I had trouble running the unconditional fixed-effects probit model
suggested.  I'd appreciate any guidance on how to run this model as well as
in how to use -gllamm- / - gllapred- to estimate the corresponding
random-effects estimator of each subject's threshold.

----------------------------end excerpted post------------------------------

That the added resistances are a percentage of the subject's intrinsic
resistance might induce a correlation between the fixed effect (per_intr)
and the random effect (latent variable, u_i).  I believe that a random
effects regression, such as in -xtlogit , re- or -gllamm-, relies on the
absence of such a correlation to provide consistent estimates.

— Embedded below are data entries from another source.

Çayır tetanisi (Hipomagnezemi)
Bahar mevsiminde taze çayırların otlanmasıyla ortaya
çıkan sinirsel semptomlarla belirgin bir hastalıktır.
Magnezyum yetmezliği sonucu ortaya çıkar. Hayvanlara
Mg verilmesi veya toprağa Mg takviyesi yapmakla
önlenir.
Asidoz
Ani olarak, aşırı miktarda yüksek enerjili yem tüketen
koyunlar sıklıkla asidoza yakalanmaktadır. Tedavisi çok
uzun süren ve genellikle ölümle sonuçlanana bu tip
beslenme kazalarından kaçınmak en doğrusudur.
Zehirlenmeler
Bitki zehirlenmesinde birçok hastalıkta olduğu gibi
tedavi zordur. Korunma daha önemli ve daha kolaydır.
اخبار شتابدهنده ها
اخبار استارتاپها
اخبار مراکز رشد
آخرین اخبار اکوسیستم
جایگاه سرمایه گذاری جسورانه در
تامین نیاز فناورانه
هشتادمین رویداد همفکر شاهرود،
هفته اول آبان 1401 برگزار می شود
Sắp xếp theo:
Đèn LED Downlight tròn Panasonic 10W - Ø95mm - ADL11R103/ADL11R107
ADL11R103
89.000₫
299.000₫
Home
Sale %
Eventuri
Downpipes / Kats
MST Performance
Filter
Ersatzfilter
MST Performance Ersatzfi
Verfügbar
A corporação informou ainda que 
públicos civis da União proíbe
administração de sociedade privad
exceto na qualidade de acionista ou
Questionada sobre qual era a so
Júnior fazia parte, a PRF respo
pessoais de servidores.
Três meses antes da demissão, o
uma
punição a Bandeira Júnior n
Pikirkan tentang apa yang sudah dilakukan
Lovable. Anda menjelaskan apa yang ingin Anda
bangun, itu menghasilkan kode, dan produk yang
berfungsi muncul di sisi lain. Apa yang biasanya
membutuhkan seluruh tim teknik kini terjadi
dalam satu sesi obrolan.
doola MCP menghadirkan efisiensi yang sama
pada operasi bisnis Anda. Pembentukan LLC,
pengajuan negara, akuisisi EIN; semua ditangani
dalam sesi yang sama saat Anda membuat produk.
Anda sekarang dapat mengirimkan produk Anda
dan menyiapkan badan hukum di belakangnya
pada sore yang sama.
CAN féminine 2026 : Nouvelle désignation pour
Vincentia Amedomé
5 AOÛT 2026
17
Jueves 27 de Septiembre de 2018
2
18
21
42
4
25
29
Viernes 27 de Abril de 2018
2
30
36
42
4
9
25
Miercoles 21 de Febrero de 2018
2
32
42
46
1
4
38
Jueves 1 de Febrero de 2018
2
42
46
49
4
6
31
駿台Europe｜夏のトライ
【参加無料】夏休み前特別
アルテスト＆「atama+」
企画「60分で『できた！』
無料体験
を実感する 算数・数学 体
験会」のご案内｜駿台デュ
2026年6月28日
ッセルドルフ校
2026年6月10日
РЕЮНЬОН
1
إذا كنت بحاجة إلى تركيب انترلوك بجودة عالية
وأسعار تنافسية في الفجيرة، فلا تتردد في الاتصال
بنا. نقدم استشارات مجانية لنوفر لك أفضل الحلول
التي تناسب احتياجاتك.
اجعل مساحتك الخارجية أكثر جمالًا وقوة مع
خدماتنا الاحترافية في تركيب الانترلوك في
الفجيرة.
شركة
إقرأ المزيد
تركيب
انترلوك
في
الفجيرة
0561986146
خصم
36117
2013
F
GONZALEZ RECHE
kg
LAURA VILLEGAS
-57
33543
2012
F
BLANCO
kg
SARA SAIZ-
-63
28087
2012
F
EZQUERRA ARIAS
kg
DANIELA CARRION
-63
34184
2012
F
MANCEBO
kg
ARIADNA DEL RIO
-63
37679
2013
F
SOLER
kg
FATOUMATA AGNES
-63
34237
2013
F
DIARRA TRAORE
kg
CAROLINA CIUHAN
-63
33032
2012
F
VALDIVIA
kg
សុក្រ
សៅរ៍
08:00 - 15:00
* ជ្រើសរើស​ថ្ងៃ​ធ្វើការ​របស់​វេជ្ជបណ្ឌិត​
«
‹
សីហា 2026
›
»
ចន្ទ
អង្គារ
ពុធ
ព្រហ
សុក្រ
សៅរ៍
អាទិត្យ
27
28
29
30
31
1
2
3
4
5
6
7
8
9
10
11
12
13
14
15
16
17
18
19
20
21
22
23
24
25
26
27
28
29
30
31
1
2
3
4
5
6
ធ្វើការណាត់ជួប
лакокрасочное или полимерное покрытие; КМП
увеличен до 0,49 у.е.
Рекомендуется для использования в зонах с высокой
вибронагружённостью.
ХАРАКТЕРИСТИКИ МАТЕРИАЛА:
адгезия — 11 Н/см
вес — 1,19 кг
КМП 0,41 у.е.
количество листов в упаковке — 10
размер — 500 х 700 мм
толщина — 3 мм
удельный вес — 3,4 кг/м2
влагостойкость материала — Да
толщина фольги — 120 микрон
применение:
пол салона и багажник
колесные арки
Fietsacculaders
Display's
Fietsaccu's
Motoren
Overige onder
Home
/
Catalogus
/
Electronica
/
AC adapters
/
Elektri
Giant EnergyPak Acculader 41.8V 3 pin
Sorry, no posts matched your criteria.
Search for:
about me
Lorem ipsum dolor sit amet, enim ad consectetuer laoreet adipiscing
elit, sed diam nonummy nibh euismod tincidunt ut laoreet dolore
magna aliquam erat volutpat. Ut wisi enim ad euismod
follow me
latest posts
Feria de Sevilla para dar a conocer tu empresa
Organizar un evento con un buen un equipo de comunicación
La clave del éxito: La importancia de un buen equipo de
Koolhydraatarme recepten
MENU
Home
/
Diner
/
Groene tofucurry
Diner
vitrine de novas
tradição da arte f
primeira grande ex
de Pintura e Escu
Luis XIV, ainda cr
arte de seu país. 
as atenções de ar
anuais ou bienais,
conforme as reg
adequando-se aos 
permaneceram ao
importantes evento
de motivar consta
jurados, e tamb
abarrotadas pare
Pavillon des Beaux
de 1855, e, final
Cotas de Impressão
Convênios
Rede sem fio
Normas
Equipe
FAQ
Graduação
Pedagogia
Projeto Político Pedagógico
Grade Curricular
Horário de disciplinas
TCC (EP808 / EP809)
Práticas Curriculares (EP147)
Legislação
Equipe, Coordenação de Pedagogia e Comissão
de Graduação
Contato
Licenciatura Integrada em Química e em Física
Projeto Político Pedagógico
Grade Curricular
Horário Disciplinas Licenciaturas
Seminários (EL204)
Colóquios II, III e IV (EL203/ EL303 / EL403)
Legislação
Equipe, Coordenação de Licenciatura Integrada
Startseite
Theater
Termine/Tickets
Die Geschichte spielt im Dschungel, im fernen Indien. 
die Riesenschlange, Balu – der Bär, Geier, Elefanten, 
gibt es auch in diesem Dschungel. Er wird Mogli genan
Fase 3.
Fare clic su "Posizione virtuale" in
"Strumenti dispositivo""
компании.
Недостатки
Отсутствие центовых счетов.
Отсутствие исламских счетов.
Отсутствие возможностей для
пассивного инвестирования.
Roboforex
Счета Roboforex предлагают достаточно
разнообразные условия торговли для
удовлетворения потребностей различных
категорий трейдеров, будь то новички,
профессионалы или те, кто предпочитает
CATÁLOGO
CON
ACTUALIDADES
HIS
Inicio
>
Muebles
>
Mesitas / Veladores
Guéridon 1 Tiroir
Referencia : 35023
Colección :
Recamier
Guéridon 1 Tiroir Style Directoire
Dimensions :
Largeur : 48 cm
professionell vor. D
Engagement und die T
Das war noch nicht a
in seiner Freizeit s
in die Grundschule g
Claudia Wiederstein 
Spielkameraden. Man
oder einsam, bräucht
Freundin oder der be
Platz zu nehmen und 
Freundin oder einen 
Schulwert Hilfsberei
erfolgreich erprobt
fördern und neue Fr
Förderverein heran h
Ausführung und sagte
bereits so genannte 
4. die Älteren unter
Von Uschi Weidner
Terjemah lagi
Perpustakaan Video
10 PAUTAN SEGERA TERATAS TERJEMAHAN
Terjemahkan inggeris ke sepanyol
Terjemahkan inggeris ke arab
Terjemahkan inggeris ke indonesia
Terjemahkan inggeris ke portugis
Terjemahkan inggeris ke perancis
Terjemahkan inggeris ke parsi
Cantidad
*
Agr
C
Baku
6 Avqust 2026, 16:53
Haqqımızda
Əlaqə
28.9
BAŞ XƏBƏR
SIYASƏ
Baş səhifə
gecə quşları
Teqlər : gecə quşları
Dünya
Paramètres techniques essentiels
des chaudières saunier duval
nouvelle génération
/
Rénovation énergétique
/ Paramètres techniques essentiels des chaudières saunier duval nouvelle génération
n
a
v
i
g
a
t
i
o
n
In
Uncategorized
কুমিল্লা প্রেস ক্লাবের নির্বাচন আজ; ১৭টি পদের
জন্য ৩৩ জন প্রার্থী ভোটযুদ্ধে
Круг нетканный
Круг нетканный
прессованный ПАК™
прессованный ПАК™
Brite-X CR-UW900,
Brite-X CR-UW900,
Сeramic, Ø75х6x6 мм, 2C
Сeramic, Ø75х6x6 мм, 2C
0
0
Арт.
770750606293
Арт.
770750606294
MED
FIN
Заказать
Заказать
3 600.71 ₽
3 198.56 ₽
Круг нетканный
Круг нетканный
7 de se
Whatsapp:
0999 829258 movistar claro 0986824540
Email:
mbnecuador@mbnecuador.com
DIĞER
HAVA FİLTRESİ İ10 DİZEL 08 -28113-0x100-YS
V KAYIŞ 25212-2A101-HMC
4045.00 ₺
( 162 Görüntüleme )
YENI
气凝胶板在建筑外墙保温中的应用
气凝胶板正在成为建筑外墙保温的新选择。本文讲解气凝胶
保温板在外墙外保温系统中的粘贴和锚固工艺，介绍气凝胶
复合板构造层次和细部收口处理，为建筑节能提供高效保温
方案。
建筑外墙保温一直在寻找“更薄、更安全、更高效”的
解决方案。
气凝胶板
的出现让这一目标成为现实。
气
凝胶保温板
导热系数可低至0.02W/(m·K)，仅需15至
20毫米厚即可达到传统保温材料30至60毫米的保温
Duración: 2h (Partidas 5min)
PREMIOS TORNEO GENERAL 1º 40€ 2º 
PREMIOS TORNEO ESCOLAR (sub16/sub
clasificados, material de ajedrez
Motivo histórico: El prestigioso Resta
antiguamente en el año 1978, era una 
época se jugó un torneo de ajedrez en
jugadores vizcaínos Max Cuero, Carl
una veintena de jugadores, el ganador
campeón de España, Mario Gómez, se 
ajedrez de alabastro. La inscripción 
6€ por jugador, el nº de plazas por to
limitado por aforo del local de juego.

In any event, the do-file below shows how to use -gllamm- / -gllapred- to
get each subject's threshold (50% probability resistance) value.  I don't
know how to get the standard error of the threshold value since it involves
both the fixed and random effects, although it ought to be doable using the
delta method--the variance of the latent variable estimate and of the fixed
effects coefficients are available and the random-fixed covariance is
supposed to be zero.

I also show the unconditional fixed effects logistic regression.  It will be
biased in principle, but with the ca. 36 trials for 66 subjects and the
relatively low correlation within subject, it appears that the bias is quite
small (or that estimates for both unconditional fixed effects and correlated
random effects in this case are equally inconsistent).  Regardless, the
individual threshold values for the unconditional fixed effects regression
agree much more closely with those predicted by -gllapred- than with those
predicted by individual-subject logistic regressions, although in many
cases, all three agree when present.

The slight bias for the unconditional fixed effects logistic regression is
shown in the graph of predicted thresholds versus per_intr), using the
random effects predictions as the gold standard.  I suspect that most of the
reason for the flatter slope of the prediction-predictor plot of the
unconditional fixed effects predictions versus that of the random effects
predictions is due to shrinkage--the predicted thresholds for outliers (high
values and low values) are "brought in" much more with the random effects
approach than with the fixed effects approach.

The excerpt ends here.